### Boosting - One more Ensemble Technique
Just like random forest boosting is one of the techniques under category of ensemble machine learning algorithms, where you train multiple models and try to solve for the objective of optimizing the end outcome. 

In this article we will try to understand the basic premise of boosting, how it works and what are the differences between random forest and boosting. In the end we will try to run our ```German Credit Score``` data to understand performance of boosting. 

This will be a relatively more theoretical article against the articles I have written in the past, hope you like it. 
So let's get going. 

#### What is boosting
If I have to define boosting in one line then it will be the most popular definition - *Boosting is a technique of combining multiple weak-classifiers into a single strong classifier*. Now multiple weak classifiers if deployed in parallel would never result in a good result, because probability of each-one of them committing the same mistake is pretty high and when you average out you would on average get the similar mistakes being done. 

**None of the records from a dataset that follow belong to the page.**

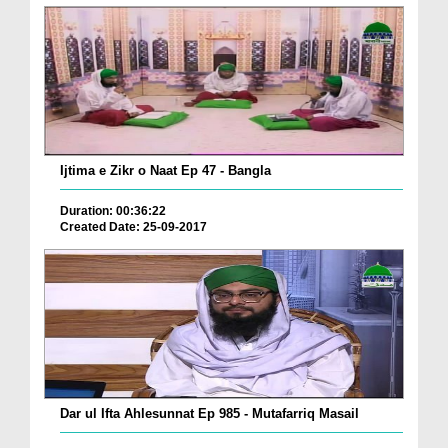
Ijtima e Zikr o Naat Ep 47 - Bangla
Duration: 00:36:22
Created Date: 25-09-2017
Dar ul Ifta Ahlesunnat Ep 985 - Mutafarriq Masail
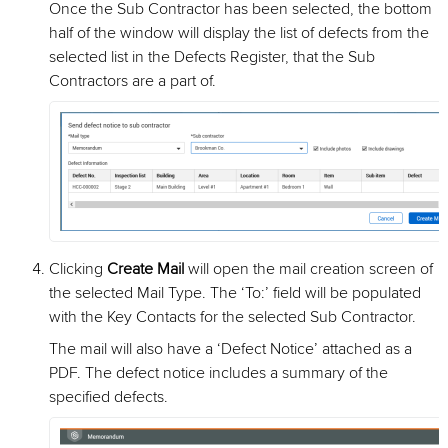
Once the Sub Contractor has been selected, the bottom
half of the window will display the list of defects from the
selected list in the Defects Register, that the Sub
Contractors are a part of.
Clicking
Create Mail
will open the mail creation screen of
the selected Mail Type. The ‘To:’ field will be populated
with the Key Contacts for the selected Sub Contractor.
The mail will also have a ‘Defect Notice’ attached as a
PDF. The defect notice includes a summary of the
specified defects.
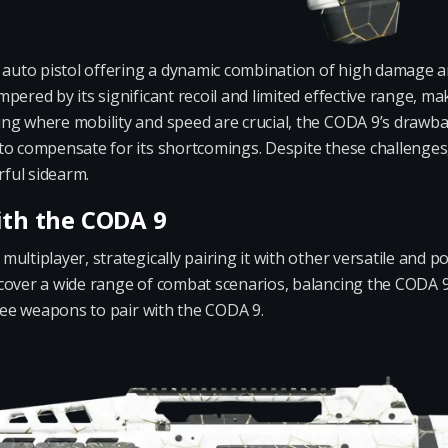
 auto pistol offering a dynamic combination of high damage an
ered by its significant recoil and limited effective range, maki
ing where mobility and speed are crucial, the CODA 9’s dra
to compensate for its shortcomings. Despite these challenges,
ful sidearm.
ith the CODA 9
ltiplayer, strategically pairing it with other versatile and po
cover a wide range of combat scenarios, balancing the CODA
hree weapons to pair with the CODA 9.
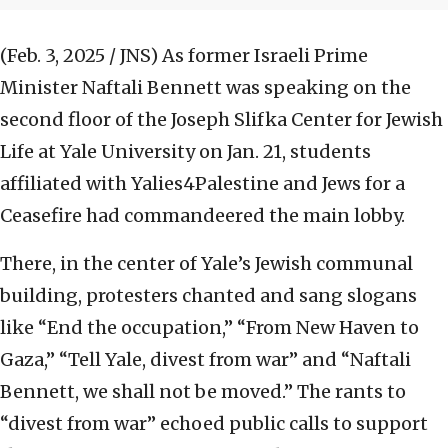
(Feb. 3, 2025 / JNS)
As former Israeli Prime
Minister Naftali Bennett was speaking on the
second floor of the Joseph Slifka Center for Jewish
Life at Yale University on Jan. 21, students
affiliated with Yalies4Palestine and Jews for a
Ceasefire had commandeered the main lobby.
There, in the center of Yale’s Jewish communal
building, protesters chanted and sang slogans
like “End the occupation,” “From New Haven to
Gaza,” “Tell Yale, divest from war” and “Naftali
Bennett, we shall not be moved.” The rants to
“divest from war” echoed public calls to support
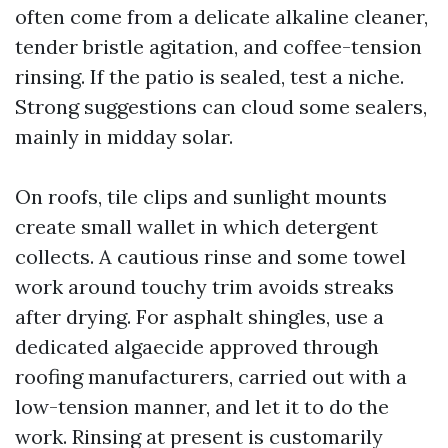
often come from a delicate alkaline cleaner,
tender bristle agitation, and coffee-tension
rinsing. If the patio is sealed, test a niche.
Strong suggestions can cloud some sealers,
mainly in midday solar.
On roofs, tile clips and sunlight mounts
create small wallet in which detergent
collects. A cautious rinse and some towel
work around touchy trim avoids streaks
after drying. For asphalt shingles, use a
dedicated algaecide approved through
roofing manufacturers, carried out with a
low-tension manner, and let it to do the
work. Rinsing at present is customarily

Which essentially is a classic adage of data-science *Garbage in Garbage out*. 

Therefore boosting is deployed as serial processing where each *weak-classifier* operates on the mistake done by the previous classifier and tries to reduce it resulting in an overall better result.

If you have come across OHM's law ever this is very similar to resisters being deployed in parallel vs resisters being deployed in serial. In parallel they have very limited impact on overall resistance. However, when deployed in serial they increase the resistance of the circuit significantly.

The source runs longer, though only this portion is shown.